■ **WHAT YOU NEED TO DO**: Please transcribe exactly the lines from the first line of the records below through the line containing "Yurtdışında Kullanılacak Para Birimi Nedir?", including both, and omit all pictures.

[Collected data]
++++
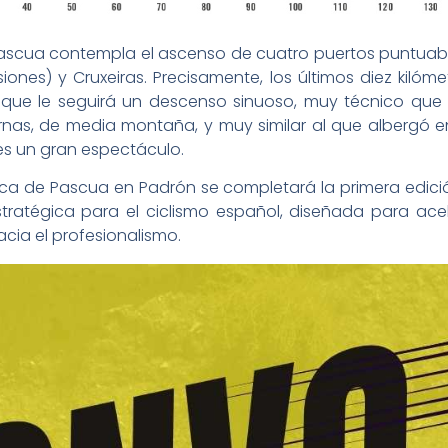
Pascua contempla el ascenso de cuatro puertos puntuable
ones) y Cruxeiras. Precisamente, los últimos diez kilóm
a que le seguirá un descenso sinuoso, muy técnico que 
as, de media montaña, y muy similar al que albergó en
s un gran espectáculo.
ica de Pascua en Padrón se completará la primera edició
tratégica para el ciclismo español, diseñada para acele
hacia el profesionalismo.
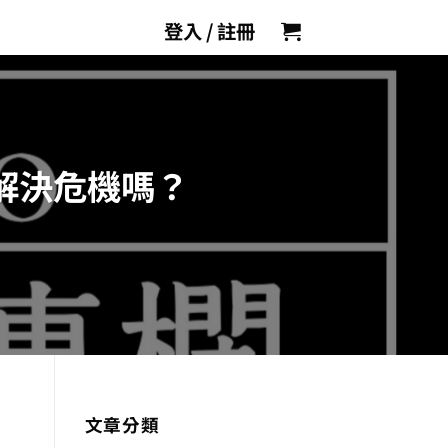
登入 / 註冊
能解決危機嗎？
文章分類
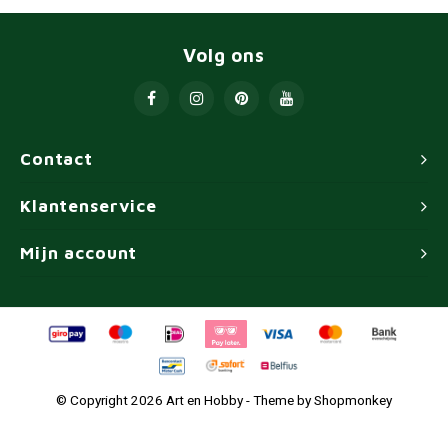
Volg ons
Contact
Klantenservice
Mijn account
© Copyright 2026 Art en Hobby - Theme by
Shopmonkey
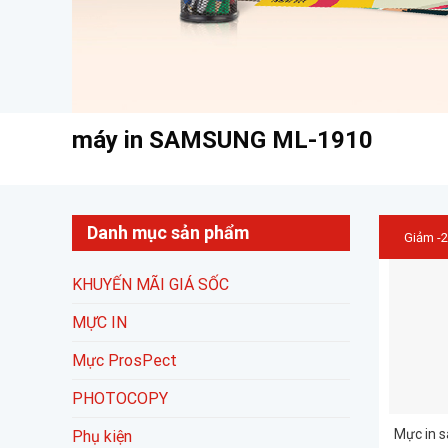
máy in SAMSUNG ML-1910
Danh mục sản phẩm
Giảm -
KHUYẾN MÃI GIÁ SỐC
MỰC IN
Mực ProsPect
PHOTOCOPY
Mực in 
Phụ kiện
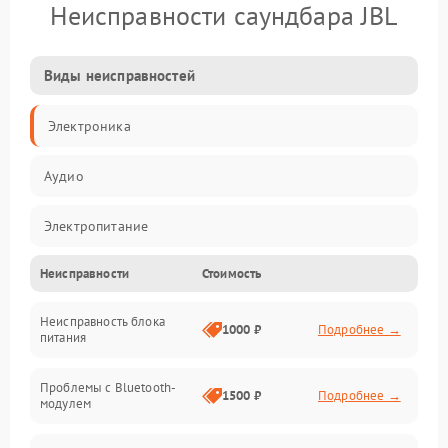
Неисправности саундбара JBL
Виды неисправностей
Электроника
Аудио
Электропитание
Неисправности
Стоимость
Интерфейсы
Неисправность блока
Связь
1000 ₽
Подробнее →
питания
Акустика
Проблемы с Bluetooth-
1500 ₽
Подробнее →
модулем
Механические повреждения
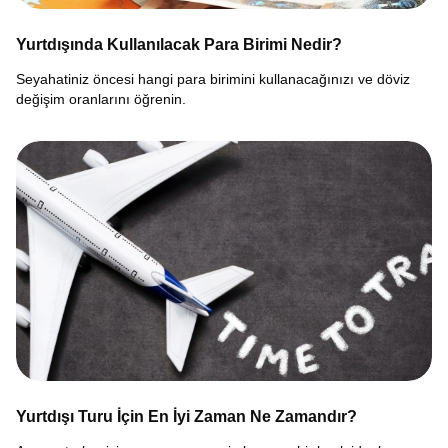
Yurtdışında Kullanılacak Para Birimi Nedir?
Seyahatiniz öncesi hangi para birimini kullanacağınızı ve döviz
değişim oranlarını öğrenin.
Yurtdışı Turu İçin En İyi Zaman Ne Zamandır?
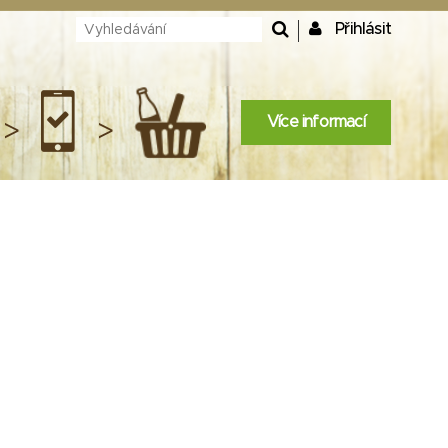
Přihlásit
Více informací
>
>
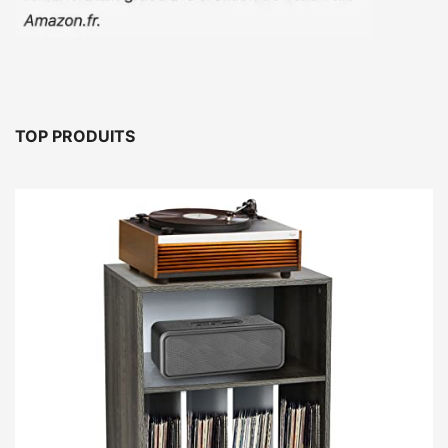
TOP PRODUITS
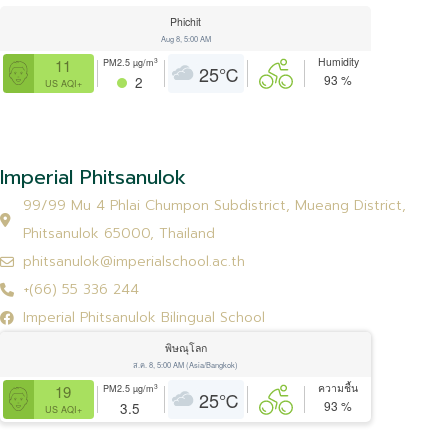
99/99 หมู่ที่ 4 ตำบลพลายชุมพล
Phichit
Aug 8, 5:00 AM
อำเภอเมือง จังหวัดพิษณุโลก 65000
Humidity
3
11
PM2.5
µg/m
25
℃
93
%
Imperial Phitsanulok Bilingual School
2
US AQI+
Imperial Phitsanulok
99/99 Mu 4 Phlai Chumpon Subdistrict, Mueang District,
Phitsanulok 65000, Thailand
phitsanulok@imperialschool.ac.th
+(66) 55 336 244
Imperial Phitsanulok Bilingual School
พิษณุโลก
ส.ค. 8, 5:00 AM (Asia/Bangkok)
ความชื้น
3
19
PM2.5
µg/m
25
℃
93
%
3.5
US AQI+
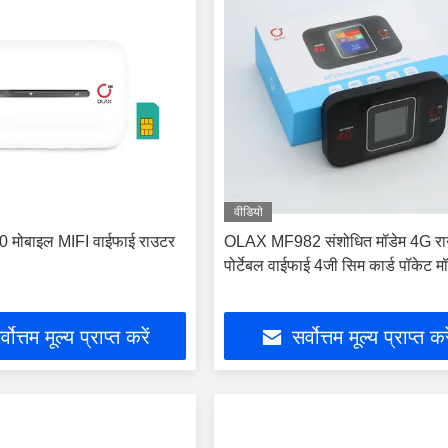
वीडियो
मोबाइल MIFI वाईफाई राउटर
OLAX MF982 संशोधित मॉडेम 4G र
पोर्टेबल वाईफाई 4जी सिम कार्ड पॉकेट म
्वोत्तम मूल्य प्राप्त करें
सर्वोत्तम मूल्य प्राप्त कर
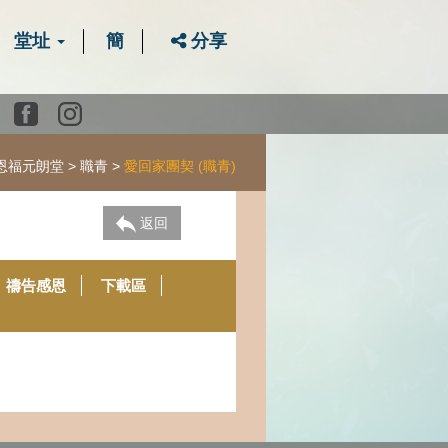
堂址
簡
分享
Youtube
Facebook
instagram
恩福元朗堂
職青
愛回家團契 (職青)
返回
禱告感恩
下載區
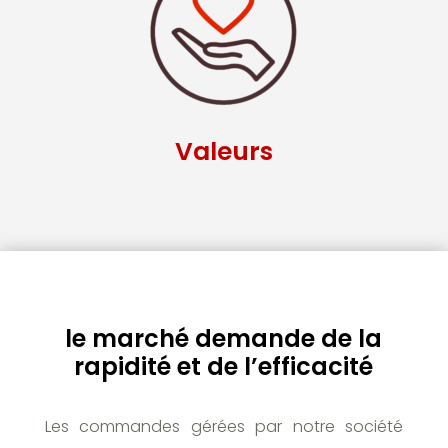
Valeurs
le marché demande de la
rapidité et de l’efficacité
Les commandes gérées par notre société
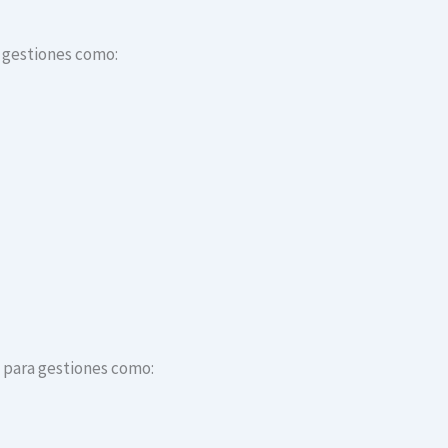
a gestiones como:
s para gestiones como:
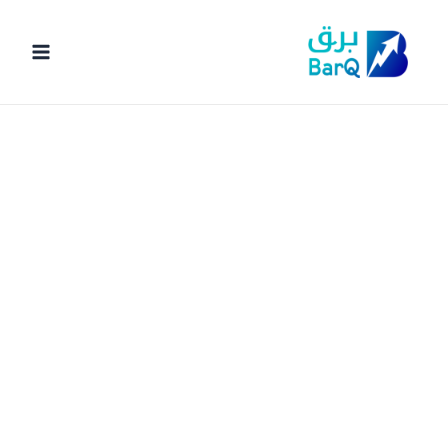
خطي
لى
لمحتوى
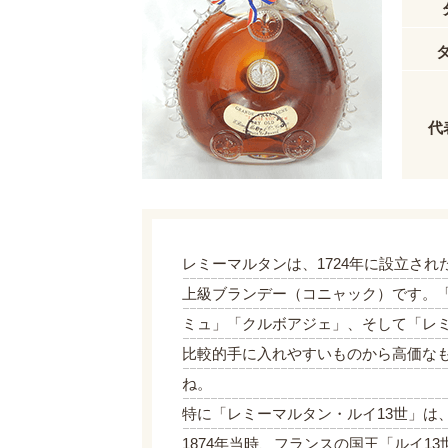
代
レミーマルタンは、1724年に設立さ
上級ブランデー（コニャック）です。
ミュ」「クルボアジェ」、そして「レ
比較的手に入れやすいものから高価な
ね。
特に「レミーマルタン・ルイ13世」は
1874年当時、フランスの国王「ルイ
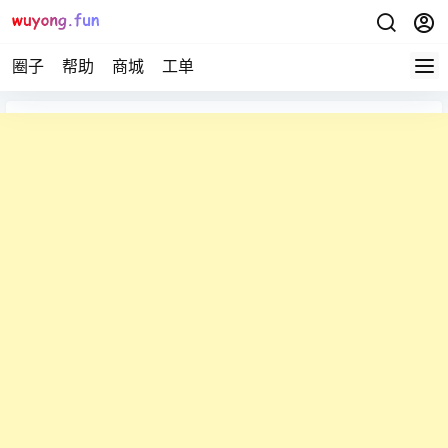
圈子
帮助
商城
工单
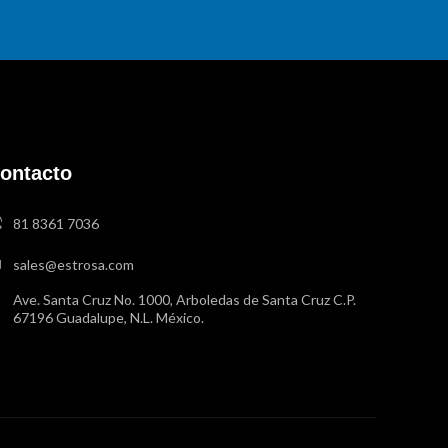
ontacto
81 8361 7036
sales@estrosa.com
Ave. Santa Cruz No. 1000, Arboledas de Santa Cruz C.P.
67196 Guadalupe, N.L. México.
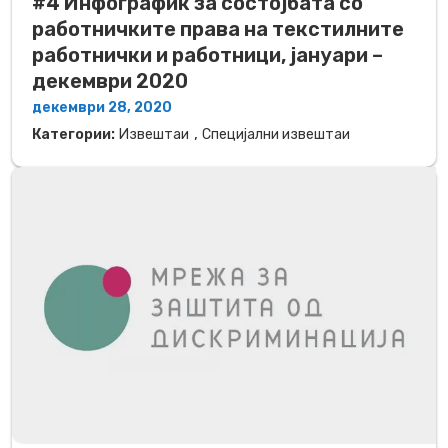
#4 Инфографик за состојбата со
работничките права на текстилните
работнички и работници, јануари –
декември 2020
декември 28, 2020
,
Категории:
Извештаи
Специјални извештаи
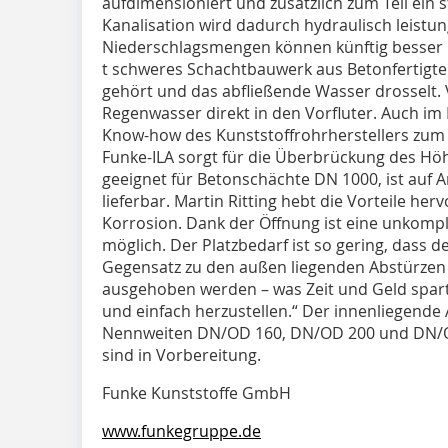
aufdimensioniert und zusätzlich zum Teil ein s
Kanalisation wird dadurch hydraulisch leistu
Niederschlagsmengen können künftig besser be
t schweres Schachtbauwerk aus Betonfertigt
gehört und das abfließende Wasser drosselt. 
Regenwasser direkt in den Vorfluter. Auch i
Know-how des Kunststoffrohrherstellers zum 
Funke-ILA sorgt für die Überbrückung des Höhe
geeignet für Betonschächte DN 1000, ist auf 
lieferbar. Martin Ritting hebt die Vorteile her
Korrosion. Dank der Öffnung ist eine unkompl
möglich. Der Platzbedarf ist so gering, dass d
Gegensatz zu den außen liegenden Abstürzen
ausgehoben werden – was Zeit und Geld spart
und einfach herzustellen.“ Der innenliegende
Nennweiten DN/OD 160, DN/OD 200 und DN/OD
sind in Vorbereitung.
Funke Kunststoffe GmbH
www.funkegruppe.de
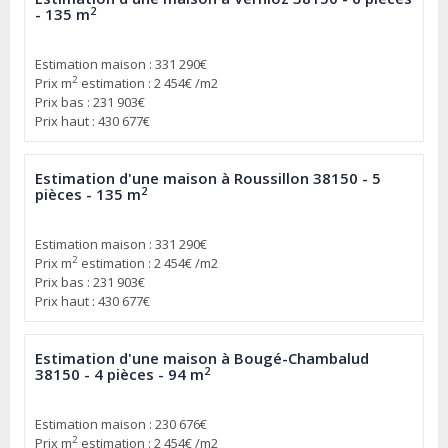
2
- 135 m
Estimation maison : 331 290€
2
Prix m
estimation : 2 454€ /m2
Prix bas : 231 903€
Prix haut : 430 677€
Estimation d'une maison à Roussillon 38150 - 5
2
pièces - 135 m
Estimation maison : 331 290€
2
Prix m
estimation : 2 454€ /m2
Prix bas : 231 903€
Prix haut : 430 677€
Estimation d'une maison à Bougé-Chambalud
2
38150 - 4 pièces - 94 m
Estimation maison : 230 676€
2
Prix m
estimation : 2 454€ /m2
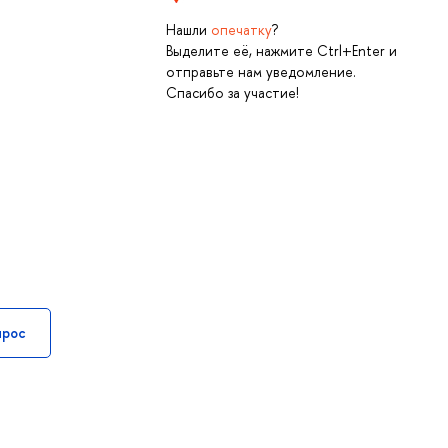
Нашли
опечатку
?
Выделите её, нажмите Ctrl+Enter и
отправьте нам уведомление.
Спасибо за участие!
прос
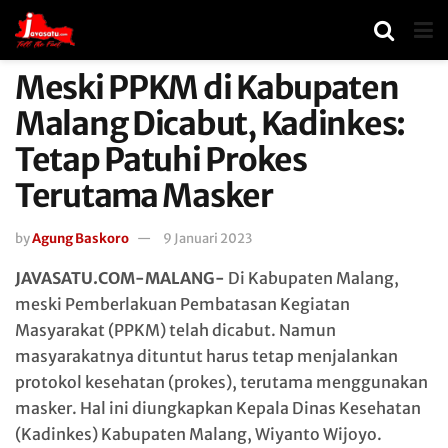
Meski PPKM di Kabupaten
Malang Dicabut, Kadinkes:
Tetap Patuhi Prokes
Terutama Masker
by
Agung Baskoro
9 Januari 2023
JAVASATU.COM-MALANG-
Di Kabupaten Malang,
meski Pemberlakuan Pembatasan Kegiatan
Masyarakat (PPKM) telah dicabut. Namun
masyarakatnya dituntut harus tetap menjalankan
protokol kesehatan (prokes), terutama menggunakan
masker. Hal ini diungkapkan Kepala Dinas Kesehatan
(Kadinkes) Kabupaten Malang, Wiyanto Wijoyo.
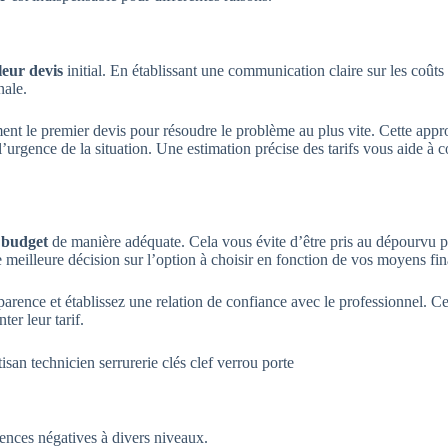
leur devis
initial. En établissant une communication claire sur les coûts 
nale.
ement le premier devis pour résoudre le problème au plus vite. Cette app
 l’urgence de la situation. Une estimation précise des tarifs vous aide à c
 budget
de manière adéquate. Cela vous évite d’être pris au dépourvu p
 meilleure décision sur l’option à choisir en fonction de vos moyens fin
arence et établissez une relation de confiance avec le professionnel. 
er leur tarif.
ences négatives à divers niveaux.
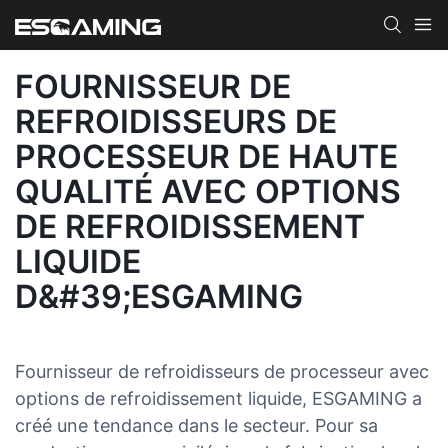
FOURNISSEUR DE
REFROIDISSEURS DE
PROCESSEUR DE HAUTE
QUALITÉ AVEC OPTIONS
DE REFROIDISSEMENT
LIQUIDE
D&#39;ESGAMING
Fournisseur de refroidisseurs de processeur avec
options de refroidissement liquide, ESGAMING a
créé une tendance dans le secteur. Pour sa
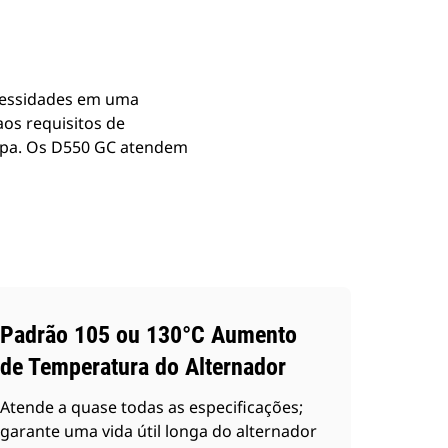
cessidades em uma
aos requisitos de
tapa. Os D550 GC atendem
Padrão 105 ou 130°C Aumento
de Temperatura do Alternador
Atende a quase todas as especificações;
garante uma vida útil longa do alternador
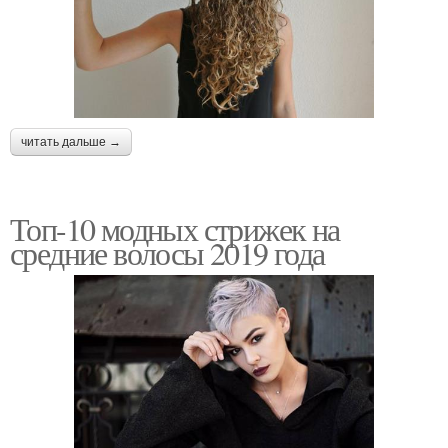
читать дальше →
Топ-10 модных стрижек на
средние волосы 2019 года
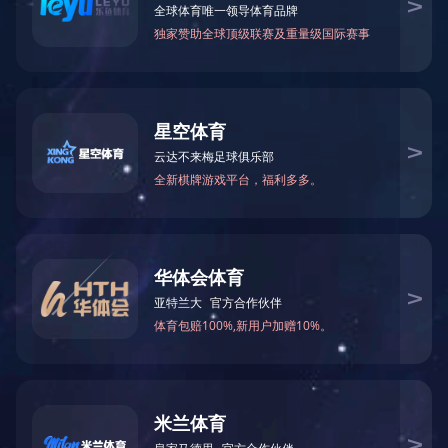
热镀锌加工
/ 20220218162812603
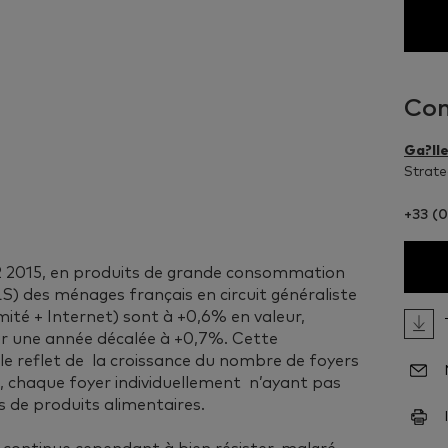
Con
Ga?lle
Strate
+33 (0
 2 2015, en produits de grande consommation
LS) des ménages français en circuit généraliste
ité + Internet) sont à +0,6% en valeur,
r une année décalée à +0,7%. Cette
 le reflet de la croissance du nombre de foyers
%, chaque foyer individuellement n’ayant pas
 de produits alimentaires.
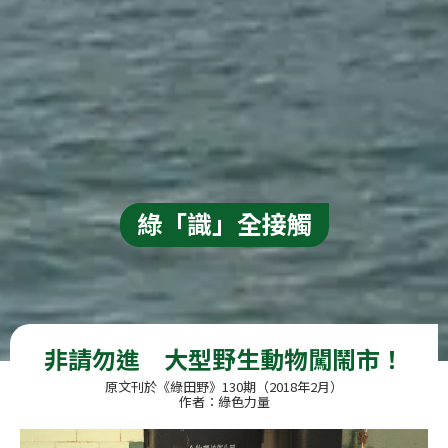
綠「識」全接觸
非請勿進　大型野生動物闖鬧市！
原文刊於《綠田野》130期（2018年2月）
作者：綠色力量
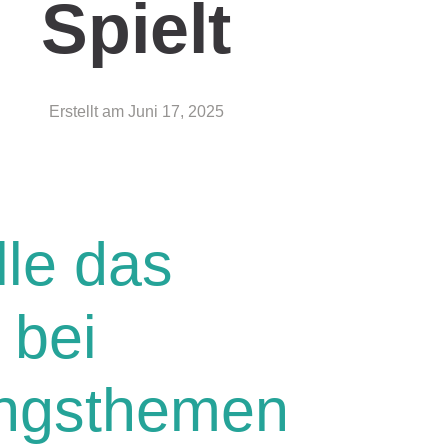
Spielt
Erstellt am
Juni 17, 2025
le das
 bei
ungsthemen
++++
■ **EXPECTED ANSWER**:
Pascua contempla el ascenso de cuatro puertos puntuable
ones) y Cruxeiras. Precisamente, los últimos diez kilóm
a que le seguirá un descenso sinuoso, muy técnico que 
as, de media montaña, y muy similar al que albergó en
s un gran espectáculo.
ica de Pascua en Padrón se completará la primera edició
tratégica para el ciclismo español, diseñada para acele
hacia el profesionalismo.
登入 / 註冊
能解決危機嗎？
文章分類
Volg ons
Contact
Klantenservice
Mijn account
© Copyright 2026 Art en Hobby - Theme by
Shopmonkey
máy in SAMSUNG ML-1910
Danh mục sản phẩm
Giảm -
KHUYẾN MÃI GIÁ SỐC
MỰC IN
Mực ProsPect
PHOTOCOPY
Mực in 
Phụ kiện
Неисправности саундбара JBL
Виды неисправностей
Электроника
Аудио
Электропитание
Неисправности
Стоимость
Интерфейсы
Неисправность блока
Связь
1000 ₽
Подробнее →
питания
Акустика
Проблемы с Bluetooth-
1500 ₽
Подробнее →
модулем
Механические повреждения
Yurtdışında Kullanılacak Para Birimi Nedir?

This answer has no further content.